* The task: The response must contain every line of the records that follow, duplicated exactly.

*** Opening Provided material ***

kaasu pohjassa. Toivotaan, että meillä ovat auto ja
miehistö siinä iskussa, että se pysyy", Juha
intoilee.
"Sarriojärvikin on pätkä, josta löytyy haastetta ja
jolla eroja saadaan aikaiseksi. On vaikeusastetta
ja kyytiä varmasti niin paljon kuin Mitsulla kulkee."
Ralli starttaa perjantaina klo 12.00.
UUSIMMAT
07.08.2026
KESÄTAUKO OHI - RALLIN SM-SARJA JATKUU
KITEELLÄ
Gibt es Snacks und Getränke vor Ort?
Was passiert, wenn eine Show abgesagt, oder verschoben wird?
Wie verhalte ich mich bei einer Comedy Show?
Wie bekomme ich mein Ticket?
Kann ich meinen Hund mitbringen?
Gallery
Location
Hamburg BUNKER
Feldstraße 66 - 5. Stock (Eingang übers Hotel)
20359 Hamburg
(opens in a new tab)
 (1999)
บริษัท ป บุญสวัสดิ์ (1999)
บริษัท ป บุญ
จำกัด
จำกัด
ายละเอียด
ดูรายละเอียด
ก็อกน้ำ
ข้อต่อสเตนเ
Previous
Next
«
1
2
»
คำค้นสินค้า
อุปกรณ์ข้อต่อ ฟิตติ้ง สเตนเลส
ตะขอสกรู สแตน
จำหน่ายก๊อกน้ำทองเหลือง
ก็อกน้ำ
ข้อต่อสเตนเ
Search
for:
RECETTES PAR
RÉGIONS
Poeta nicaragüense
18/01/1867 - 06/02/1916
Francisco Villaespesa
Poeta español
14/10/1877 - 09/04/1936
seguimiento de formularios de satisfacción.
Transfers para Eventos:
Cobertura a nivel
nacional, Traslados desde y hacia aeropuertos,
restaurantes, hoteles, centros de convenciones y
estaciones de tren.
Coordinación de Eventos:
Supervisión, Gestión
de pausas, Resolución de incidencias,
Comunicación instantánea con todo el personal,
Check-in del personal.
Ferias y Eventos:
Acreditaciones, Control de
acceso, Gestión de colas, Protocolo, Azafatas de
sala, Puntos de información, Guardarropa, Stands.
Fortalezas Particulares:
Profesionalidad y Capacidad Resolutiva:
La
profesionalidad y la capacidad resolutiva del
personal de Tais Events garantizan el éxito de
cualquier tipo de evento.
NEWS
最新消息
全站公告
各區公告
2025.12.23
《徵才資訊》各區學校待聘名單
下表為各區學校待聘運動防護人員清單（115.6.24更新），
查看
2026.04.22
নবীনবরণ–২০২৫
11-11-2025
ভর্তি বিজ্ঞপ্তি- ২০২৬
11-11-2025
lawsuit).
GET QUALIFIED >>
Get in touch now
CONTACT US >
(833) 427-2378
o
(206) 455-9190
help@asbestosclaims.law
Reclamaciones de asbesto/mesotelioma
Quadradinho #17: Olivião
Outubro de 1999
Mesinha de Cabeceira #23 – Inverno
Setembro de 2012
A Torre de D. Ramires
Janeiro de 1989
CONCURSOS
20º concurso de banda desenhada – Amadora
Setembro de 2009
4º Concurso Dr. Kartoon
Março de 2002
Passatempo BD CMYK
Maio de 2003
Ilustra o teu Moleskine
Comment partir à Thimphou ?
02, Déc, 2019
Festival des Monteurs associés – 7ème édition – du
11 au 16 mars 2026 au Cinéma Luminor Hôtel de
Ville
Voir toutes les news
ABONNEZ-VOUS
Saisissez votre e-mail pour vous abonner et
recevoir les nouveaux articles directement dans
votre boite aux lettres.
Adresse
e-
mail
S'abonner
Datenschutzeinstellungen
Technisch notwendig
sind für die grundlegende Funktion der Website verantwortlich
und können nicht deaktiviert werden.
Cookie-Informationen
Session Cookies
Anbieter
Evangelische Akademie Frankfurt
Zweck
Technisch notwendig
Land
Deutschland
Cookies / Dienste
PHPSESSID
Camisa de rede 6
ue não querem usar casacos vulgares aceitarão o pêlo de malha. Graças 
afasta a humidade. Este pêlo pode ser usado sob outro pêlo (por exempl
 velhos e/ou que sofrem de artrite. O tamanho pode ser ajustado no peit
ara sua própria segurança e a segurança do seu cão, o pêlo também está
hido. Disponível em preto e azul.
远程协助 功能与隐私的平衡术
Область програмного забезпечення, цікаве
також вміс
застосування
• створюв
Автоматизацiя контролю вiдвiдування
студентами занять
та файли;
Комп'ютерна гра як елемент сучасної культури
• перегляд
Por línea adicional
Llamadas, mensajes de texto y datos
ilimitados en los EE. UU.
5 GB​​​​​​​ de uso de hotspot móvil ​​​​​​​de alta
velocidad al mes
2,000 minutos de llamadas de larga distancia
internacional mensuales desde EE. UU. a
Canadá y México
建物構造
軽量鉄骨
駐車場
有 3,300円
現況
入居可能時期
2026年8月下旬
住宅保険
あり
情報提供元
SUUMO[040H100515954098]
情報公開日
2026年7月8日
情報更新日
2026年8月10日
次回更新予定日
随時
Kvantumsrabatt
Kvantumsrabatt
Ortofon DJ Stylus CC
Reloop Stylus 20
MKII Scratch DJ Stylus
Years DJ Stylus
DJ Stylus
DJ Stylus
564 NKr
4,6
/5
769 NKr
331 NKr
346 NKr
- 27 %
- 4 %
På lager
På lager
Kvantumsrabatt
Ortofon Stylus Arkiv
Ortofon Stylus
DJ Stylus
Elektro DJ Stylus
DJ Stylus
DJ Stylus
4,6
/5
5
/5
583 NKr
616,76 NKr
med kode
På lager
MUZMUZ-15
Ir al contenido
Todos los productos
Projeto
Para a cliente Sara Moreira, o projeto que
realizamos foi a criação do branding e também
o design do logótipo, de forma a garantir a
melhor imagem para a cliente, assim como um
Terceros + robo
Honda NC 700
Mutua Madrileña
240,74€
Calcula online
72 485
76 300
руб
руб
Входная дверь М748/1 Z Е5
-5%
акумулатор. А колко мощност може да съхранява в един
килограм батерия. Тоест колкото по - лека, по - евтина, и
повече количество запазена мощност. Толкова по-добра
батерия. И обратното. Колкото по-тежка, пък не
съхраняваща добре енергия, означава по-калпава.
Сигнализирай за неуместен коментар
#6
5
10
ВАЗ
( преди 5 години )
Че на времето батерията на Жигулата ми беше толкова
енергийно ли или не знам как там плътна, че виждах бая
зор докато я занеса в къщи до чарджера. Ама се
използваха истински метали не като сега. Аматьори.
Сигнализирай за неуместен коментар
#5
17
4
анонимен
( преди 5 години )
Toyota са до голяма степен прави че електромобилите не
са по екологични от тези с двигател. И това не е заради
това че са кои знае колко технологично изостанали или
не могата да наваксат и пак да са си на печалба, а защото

*** Closing Provided material ***

* Problem solution:
kaasu pohjassa. Toivotaan, että meillä ovat auto ja
miehistö siinä iskussa, että se pysyy", Juha
intoilee.
"Sarriojärvikin on pätkä, josta löytyy haastetta ja
jolla eroja saadaan aikaiseksi. On vaikeusastetta
ja kyytiä varmasti niin paljon kuin Mitsulla kulkee."
Ralli starttaa perjantaina klo 12.00.
UUSIMMAT
07.08.2026
KESÄTAUKO OHI - RALLIN SM-SARJA JATKUU
KITEELLÄ
Gibt es Snacks und Getränke vor Ort?
Was passiert, wenn eine Show abgesagt, oder verschoben wird?
Wie verhalte ich mich bei einer Comedy Show?
Wie bekomme ich mein Ticket?
Kann ich meinen Hund mitbringen?
Gallery
Location
Hamburg BUNKER
Feldstraße 66 - 5. Stock (Eingang übers Hotel)
20359 Hamburg
(opens in a new tab)
 (1999)
บริษัท ป บุญสวัสดิ์ (1999)
บริษัท ป บุญ
จำกัด
จำกัด
ายละเอียด
ดูรายละเอียด
ก็อกน้ำ
ข้อต่อสเตนเ
Previous
Next
«
1
2
»
คำค้นสินค้า
อุปกรณ์ข้อต่อ ฟิตติ้ง สเตนเลส
ตะขอสกรู สแตน
จำหน่ายก๊อกน้ำทองเหลือง
ก็อกน้ำ
ข้อต่อสเตนเ
Search
for:
RECETTES PAR
RÉGIONS
Poeta nicaragüense
18/01/1867 - 06/02/1916
Francisco Villaespesa
Poeta español
14/10/1877 - 09/04/1936
seguimiento de formularios de satisfacción.
Transfers para Eventos:
Cobertura a nivel
nacional, Traslados desde y hacia aeropuertos,
restaurantes, hoteles, centros de convenciones y
estaciones de tren.
Coordinación de Eventos:
Supervisión, Gestión
de pausas, Resolución de incidencias,
Comunicación instantánea con todo el personal,
Check-in del personal.
Ferias y Eventos:
Acreditaciones, Control de
acceso, Gestión de colas, Protocolo, Azafatas de
sala, Puntos de información, Guardarropa, Stands.
Fortalezas Particulares:
Profesionalidad y Capacidad Resolutiva:
La
profesionalidad y la capacidad resolutiva del
personal de Tais Events garantizan el éxito de
cualquier tipo de evento.
NEWS
最新消息
全站公告
各區公告
2025.12.23
《徵才資訊》各區學校待聘名單
下表為各區學校待聘運動防護人員清單（115.6.24更新），
查看
2026.04.22
নবীনবরণ–২০২৫
11-11-2025
ভর্তি বিজ্ঞপ্তি- ২০২৬
11-11-2025
lawsuit).
GET QUALIFIED >>
Get in touch now
CONTACT US >
(833) 427-2378
o
(206) 455-9190
help@asbestosclaims.law
Reclamaciones de asbesto/mesotelioma
Quadradinho #17: Olivião
Outubro de 1999
Mesinha de Cabeceira #23 – Inverno
Setembro de 2012
A Torre de D. Ramires
Janeiro de 1989
CONCURSOS
20º concurso de banda desenhada – Amadora
Setembro de 2009
4º Concurso Dr. Kartoon
Março de 2002
Passatempo BD CMYK
Maio de 2003
Ilustra o teu Moleskine
Comment partir à Thimphou ?
02, Déc, 2019
Festival des Monteurs associés – 7ème édition – du
11 au 16 mars 2026 au Cinéma Luminor Hôtel de
Ville
Voir toutes les news
ABONNEZ-VOUS
Saisissez votre e-mail pour vous abonner et
recevoir les nouveaux articles directement dans
votre boite aux lettres.
Adresse
e-
mail
S'abonner
Datenschutzeinstellungen
Technisch notwendig
sind für die grundlegende Funktion der Website verantwortlich
und können nicht deaktiviert werden.
Cookie-Informationen
Session Cookies
Anbieter
Evangelische Akademie Frankfurt
Zweck
Technisch notwendig
Land
Deutschland
Cookies / Dienste
PHPSESSID
Camisa de rede 6
ue não querem usar casacos vulgares aceitarão o pêlo de malha. Graças 
afasta a humidade. Este pêlo pode ser usado sob outro pêlo (por exempl
 velhos e/ou que sofrem de artrite. O tamanho pode ser ajustado no peit
ara sua própria segurança e a segurança do seu cão, o pêlo também está
hido. Disponível em preto e azul.
远程协助 功能与隐私的平衡术
Область програмного забезпечення, цікаве
також вміс
застосування
• створюв
Автоматизацiя контролю вiдвiдування
студентами занять
та файли;
Комп'ютерна гра як елемент сучасної культури
• перегляд
Por línea adicional
Llamadas, mensajes de texto y datos
ilimitados en los EE. UU.
5 GB​​​​​​​ de uso de hotspot móvil ​​​​​​​de alta
velocidad al mes
2,000 minutos de llamadas de larga distancia
internacional mensuales desde EE. UU. a
Canadá y México
建物構造
軽量鉄骨
駐車場
有 3,300円
現況
入居可能時期
2026年8月下旬
住宅保険
あり
情報提供元
SUUMO[040H100515954098]
情報公開日
2026年7月8日
情報更新日
2026年8月10日
次回更新予定日
随時
Kvantumsrabatt
Kvantumsrabatt
Ortofon DJ Stylus CC
Reloop Stylus 20
MKII Scratch DJ Stylus
Years DJ Stylus
DJ Stylus
DJ Stylus
564 NKr
4,6
/5
769 NKr
331 NKr
346 NKr
- 27 %
- 4 %
På lager
På lager
Kvantumsrabatt
Ortofon Stylus Arkiv
Ortofon Stylus
DJ Stylus
Elektro DJ Stylus
DJ Stylus
DJ Stylus
4,6
/5
5
/5
583 NKr
616,76 NKr
med kode
På lager
MUZMUZ-15
Ir al contenido
Todos los productos
Projeto
Para a cliente Sara Moreira, o projeto que
realizamos foi a criação do branding e também
o design do logótipo, de forma a garantir a
melhor imagem para a cliente, assim como um
Terceros + robo
Honda NC 700
Mutua Madrileña
240,74€
Calcula online
72 485
76 300
руб
руб
Входная дверь М748/1 Z Е5
-5%
акумулатор. А колко мощност може да съхранява в един
килограм батерия. Тоест колкото по - лека, по - евтина, и
повече количество запазена мощност. Толкова по-добра
батерия. И обратното. Колкото по-тежка, пък не
съхраняваща добре енергия, означава по-калпава.
Сигнализирай за неуместен коментар
#6
5
10
ВАЗ
( преди 5 години )
Че на времето батерията на Жигулата ми беше толкова
енергийно ли или не знам как там плътна, че виждах бая
зор докато я занеса в къщи до чарджера. Ама се
използваха истински метали не като сега. Аматьори.
Сигнализирай за неуместен коментар
#5
17
4
анонимен
( преди 5 години )
Toyota са до голяма степен прави че електромобилите не
са по екологични от тези с двигател. И това не е заради
това че са кои знае колко технологично изостанали или
не могата да наваксат и пак да са си на печалба, а защото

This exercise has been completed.